Collected data:

────────────────

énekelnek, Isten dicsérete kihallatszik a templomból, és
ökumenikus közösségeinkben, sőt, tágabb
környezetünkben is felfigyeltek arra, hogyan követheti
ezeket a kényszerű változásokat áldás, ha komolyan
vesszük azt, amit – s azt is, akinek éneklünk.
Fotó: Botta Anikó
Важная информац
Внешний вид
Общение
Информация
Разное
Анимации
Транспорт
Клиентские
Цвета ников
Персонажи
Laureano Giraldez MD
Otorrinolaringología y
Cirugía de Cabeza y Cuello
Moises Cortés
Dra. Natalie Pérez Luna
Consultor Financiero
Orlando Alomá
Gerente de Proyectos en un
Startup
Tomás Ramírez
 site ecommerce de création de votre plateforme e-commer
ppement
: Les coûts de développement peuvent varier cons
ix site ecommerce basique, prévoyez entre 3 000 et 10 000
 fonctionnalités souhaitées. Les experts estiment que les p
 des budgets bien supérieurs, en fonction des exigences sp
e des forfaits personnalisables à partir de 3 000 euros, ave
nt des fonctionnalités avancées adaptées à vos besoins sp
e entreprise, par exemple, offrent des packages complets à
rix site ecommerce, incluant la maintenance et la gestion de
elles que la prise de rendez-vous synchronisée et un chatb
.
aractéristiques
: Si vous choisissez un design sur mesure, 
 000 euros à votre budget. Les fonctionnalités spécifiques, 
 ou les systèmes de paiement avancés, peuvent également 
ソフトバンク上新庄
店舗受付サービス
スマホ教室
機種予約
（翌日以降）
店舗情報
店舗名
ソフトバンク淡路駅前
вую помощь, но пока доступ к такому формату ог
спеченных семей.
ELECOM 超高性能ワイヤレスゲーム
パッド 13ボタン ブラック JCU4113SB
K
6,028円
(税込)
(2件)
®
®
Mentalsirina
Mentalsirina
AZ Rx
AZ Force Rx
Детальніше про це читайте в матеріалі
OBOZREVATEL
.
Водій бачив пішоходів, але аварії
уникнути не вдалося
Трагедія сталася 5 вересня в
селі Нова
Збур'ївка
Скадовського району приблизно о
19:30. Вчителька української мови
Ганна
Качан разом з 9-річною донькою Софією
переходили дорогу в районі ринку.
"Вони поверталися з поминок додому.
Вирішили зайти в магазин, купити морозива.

────────────────

Beginning at the line with "19:30. Вчителька української мови" and ending at the last line of the entries, print every line exactly.

--- ANSWER TO THIS TASK ---
19:30. Вчителька української мови
Ганна
Качан разом з 9-річною донькою Софією
переходили дорогу в районі ринку.
"Вони поверталися з поминок додому.
Вирішили зайти в магазин, купити морозива.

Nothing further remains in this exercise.